Então ela corre. Corre para o trabalho, para os compromissos, para as responsabilidades. Desdobra-se em três, não porque tenha forças de sobra, mas porque descobriu que o movimento distrai. A correria ocupa as mãos e, por algumas horas, também ocupa a mente. Mas a dor é paciente. Ela espera o fim do expediente, o caminho de volta, o quarto em silêncio. E, quando tudo desacelera, ela continua ali.
Ainda assim, há uma certeza que insiste em permanecer de pé quando todo o resto parece vacilar: a de que nada acontece sem um propósito. Ela não entende todos os porquês, nem acredita que todas as respostas chegarão no tempo que deseja. Mas se agarra à esperança de que até as feridas tenham algo a ensinar. Não porque seja fácil acreditar, mas porque, às vezes, a fé é o único lugar onde o coração consegue descansar.

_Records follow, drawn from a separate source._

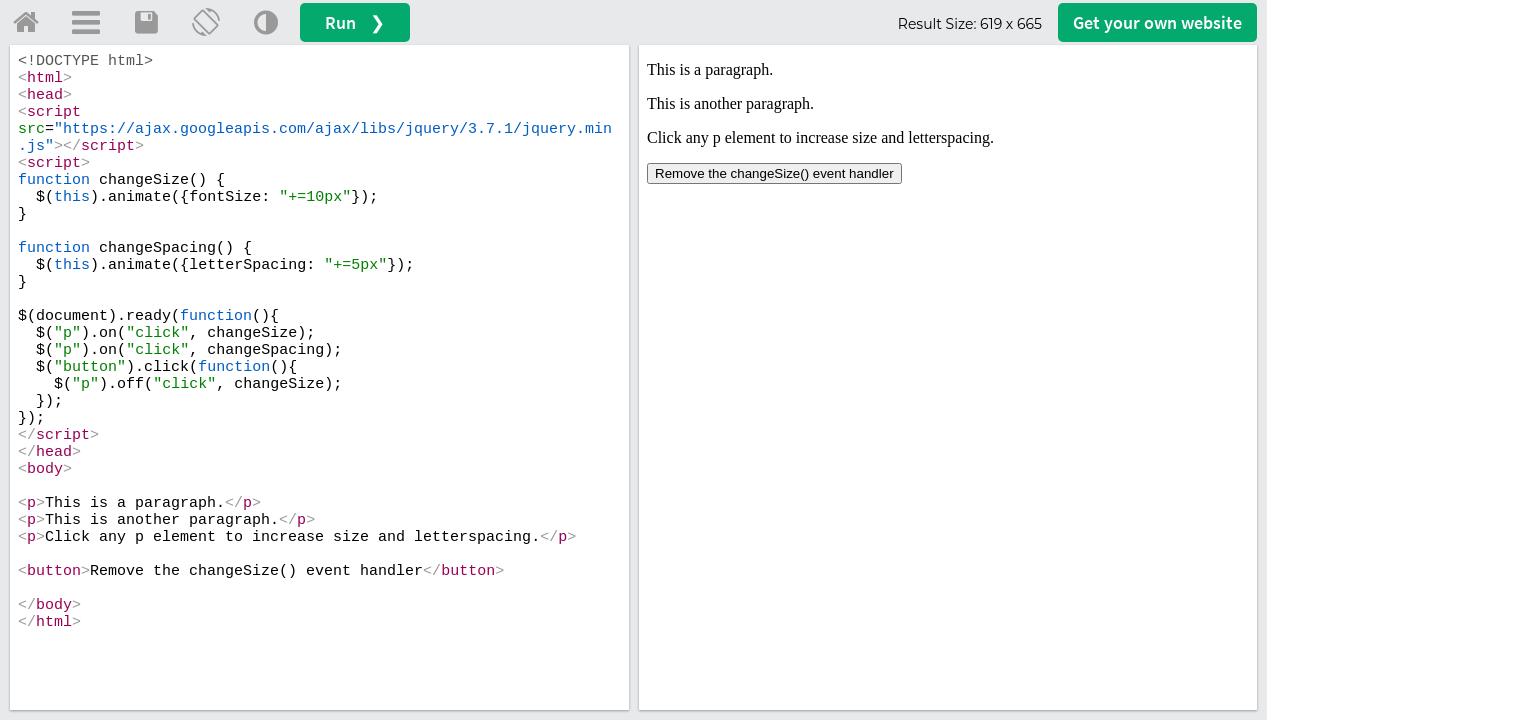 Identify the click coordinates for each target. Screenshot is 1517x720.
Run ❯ (355, 22)
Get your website (1157, 22) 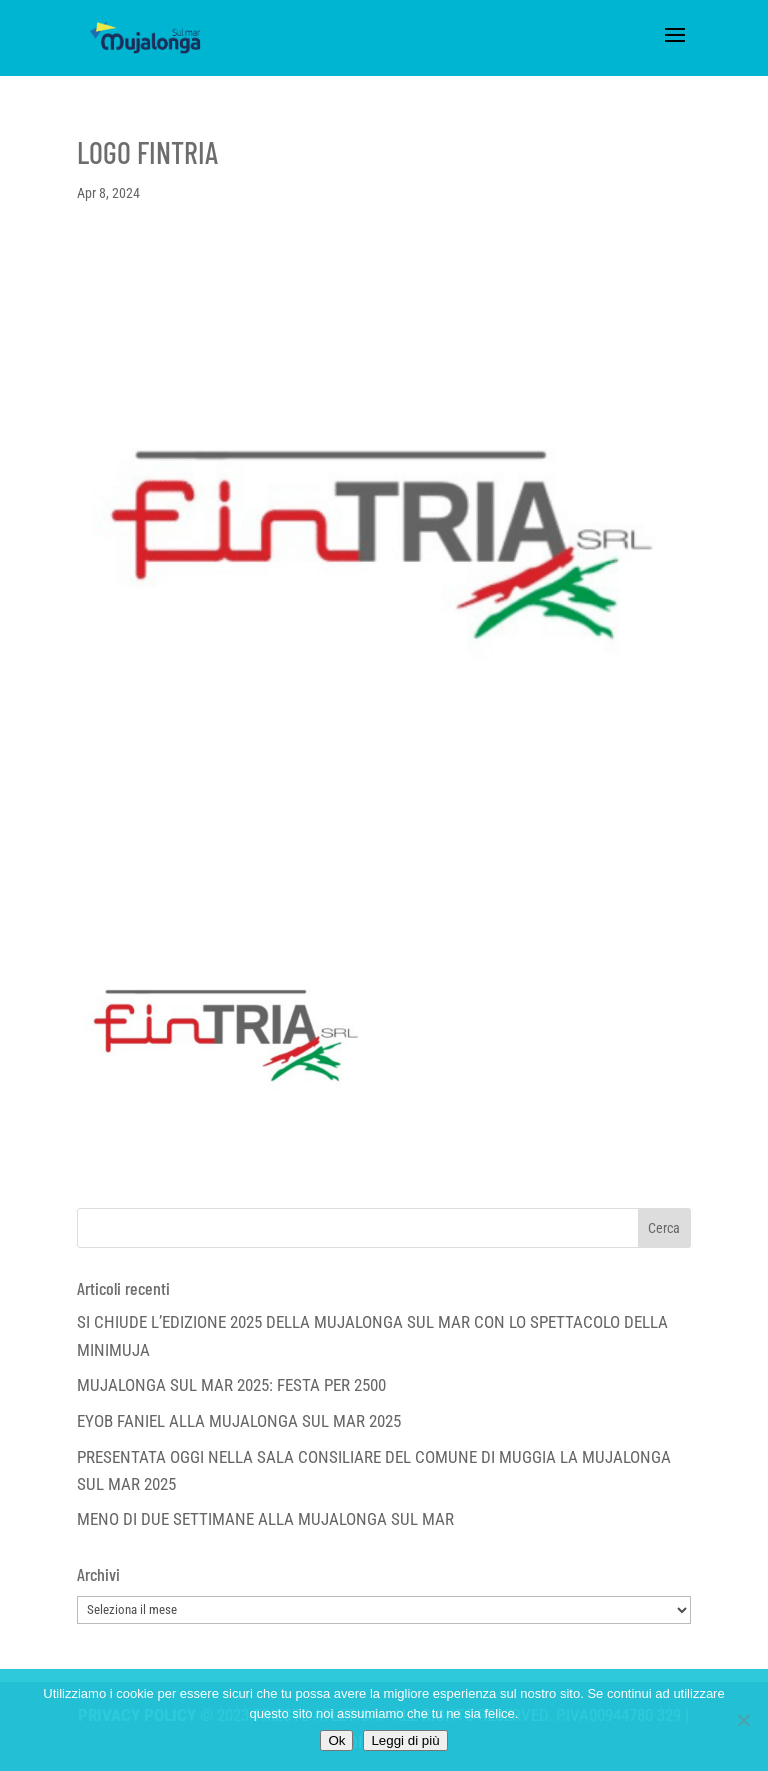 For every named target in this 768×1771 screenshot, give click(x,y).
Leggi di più (405, 1740)
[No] (743, 1720)
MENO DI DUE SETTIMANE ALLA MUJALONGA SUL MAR (265, 1519)
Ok (336, 1740)
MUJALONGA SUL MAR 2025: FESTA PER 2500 (231, 1385)
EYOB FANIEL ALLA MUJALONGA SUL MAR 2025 (239, 1421) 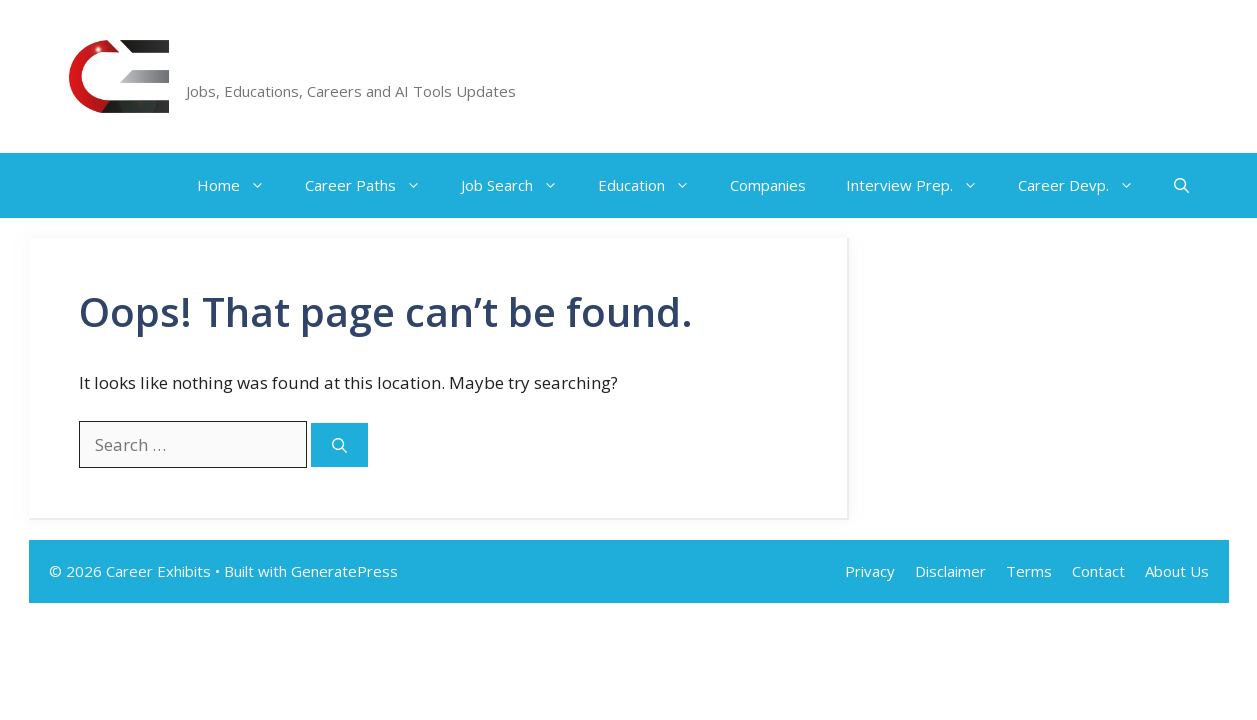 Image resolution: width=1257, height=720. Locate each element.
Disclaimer (950, 571)
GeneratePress (344, 571)
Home (241, 185)
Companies (768, 185)
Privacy (870, 571)
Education (654, 185)
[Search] (339, 445)
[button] (1181, 185)
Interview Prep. (922, 185)
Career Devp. (1086, 185)
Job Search (519, 185)
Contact (1098, 571)
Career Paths (373, 185)
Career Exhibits (281, 65)
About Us (1177, 571)
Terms (1029, 571)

Talvez seja isso que a vida faça conosco. Não elimina todos os vazios, nem explica todas as dores. Apenas nos ensina a continuar caminhando enquanto carregamos perguntas sem resposta.
E ela segue. Com a armadura de sempre, com o sorriso que poucos decifram e com um coração que ainda dói. Porque existem dores que não fazem barulho, mas transformam quem aprende, todos os dias, a conviver com elas.